To ensure that operating lists were both effective and realistic in delivering the elective and non-elective noninterventional and interventional programmes, demand and capacity needed to be calculated.Data from a number of sources, including patient case-mix and consultant timings, suggested that 14 patients requiring urgent cardiology investigation or intervention could be scheduled each week. Referral data collected from November 2002 to March 2003 suggested that the directorate received 13 referrals per week, so there appeared a congruency between capacity and demand.

But on closer inspection it was clear that the data only included referrals from secondary care hospitals and not from within the trust itself. Capacity was also underestimated as the information on consultants' elective case-mix did not include variations in clinical need.

Data collected now accurately reflects the demands of the service. Regular feedback to cardiologists on how elective waiting lists are impacting on urgent cases allows them to manage their case mix better. As a result, capacity for urgent procedures has risen from 14 to 24 per week.

Better co-ordination, changes to elective patient case-mixes, improved demand and capacity calculations and the appointment of an additional interventional cardiologist have enabled us to reduce our waiting times for urgent procedures. For example, the average wait from date of referral to date of procedure for all patients requiring angiography and/or angioplasty fell from 10 to six days from April 2003 to March 2004. In addition, the disparity between waiting times for patients referred from secondary care compared to those referred internally has dropped from eight days to one.

Within the trust itself there was a need to establish greater equity of care for patients requiring further management of their ACS. Before the appointment of the cardiology pathways co-ordinator, nurse practitioners were only available to heart patients in the cardiology unit.

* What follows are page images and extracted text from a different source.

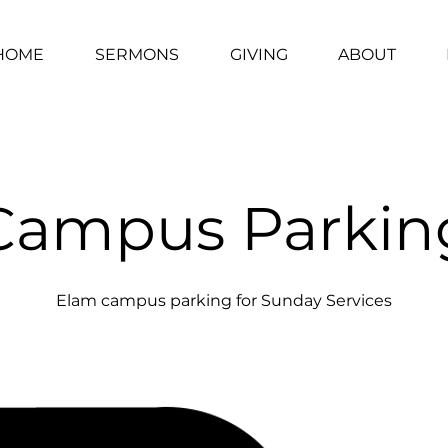
HOME
SERMONS
GIVING
ABOUT
Campus Parkin
Elam campus parking for Sunday Services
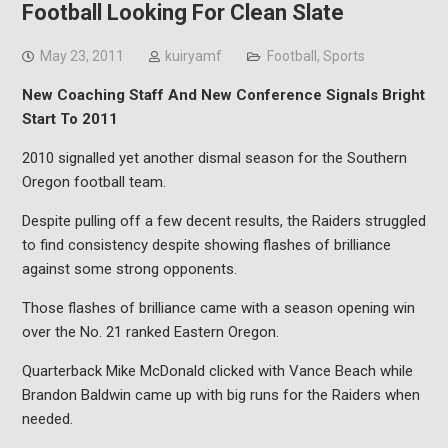
Football Looking For Clean Slate
May 23, 2011
kuiryamf
Football
,
Sports
New Coaching Staff And New Conference Signals Bright
Start To 2011
2010 signalled yet another dismal season for the Southern
Oregon football team.
Despite pulling off a few decent results, the Raiders struggled
to find consistency despite showing flashes of brilliance
against some strong opponents.
Those flashes of brilliance came with a season opening win
over the No. 21 ranked Eastern Oregon.
Quarterback Mike McDonald clicked with Vance Beach while
Brandon Baldwin came up with big runs for the Raiders when
needed.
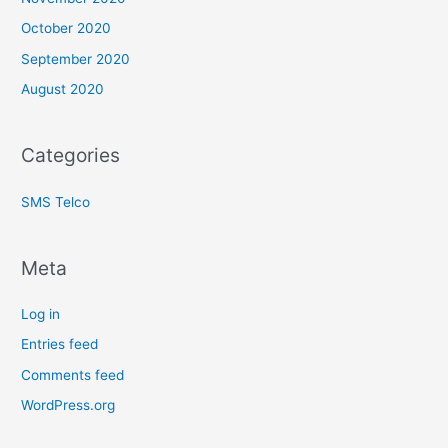
October 2020
September 2020
August 2020
Categories
SMS Telco
Meta
Log in
Entries feed
Comments feed
WordPress.org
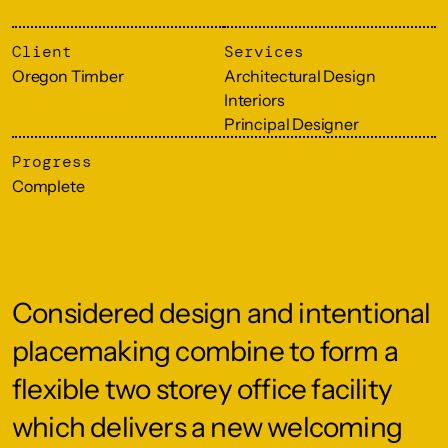
Client
Services
Oregon Timber
Architectural Design
Interiors
Principal Designer
Progress
Complete
Considered design and intentional
placemaking combine to form a
flexible two storey office facility
which delivers a new welcoming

The role of the nurse practitioner is to optimise patient management for those requiring cardiology intervention and/or investigation by providing clinical expertise, pre and post-operative information, health promotion and education and obtaining informed consent.

Patients on non-cardiology wards who did not receive this service often had their treatment delayed.Now all heart patients receive the service, ensuring equity of care across the trust.

The principles of this service improvement are now being extended to cardiac surgery, to ensure similar improvements in the management of care for patients awaiting urgent procedures who require complex packages of care during the pre-operative phase. Nurse practitioners will be responsible for managing the patient journey and co-ordinating care.

Support for the role of the cardiology pathways coordinator, and the principles it embodies, is growing nationally. Research suggests that the development of services that combine greater co-ordination and high levels of interaction amongst healthcare professionals will result in improved patient outcome.

Sarah Bolton is South Tees Hospital trust cardiology pathways co-ordinator.

Key points

The James Cook University Hospital appointed a cardiology pathways co-ordinator to reduce waits for those with acute coronary syndromes.

The approach, in line with the coronary heart disease national service framework, has reduced error, duplication and delay.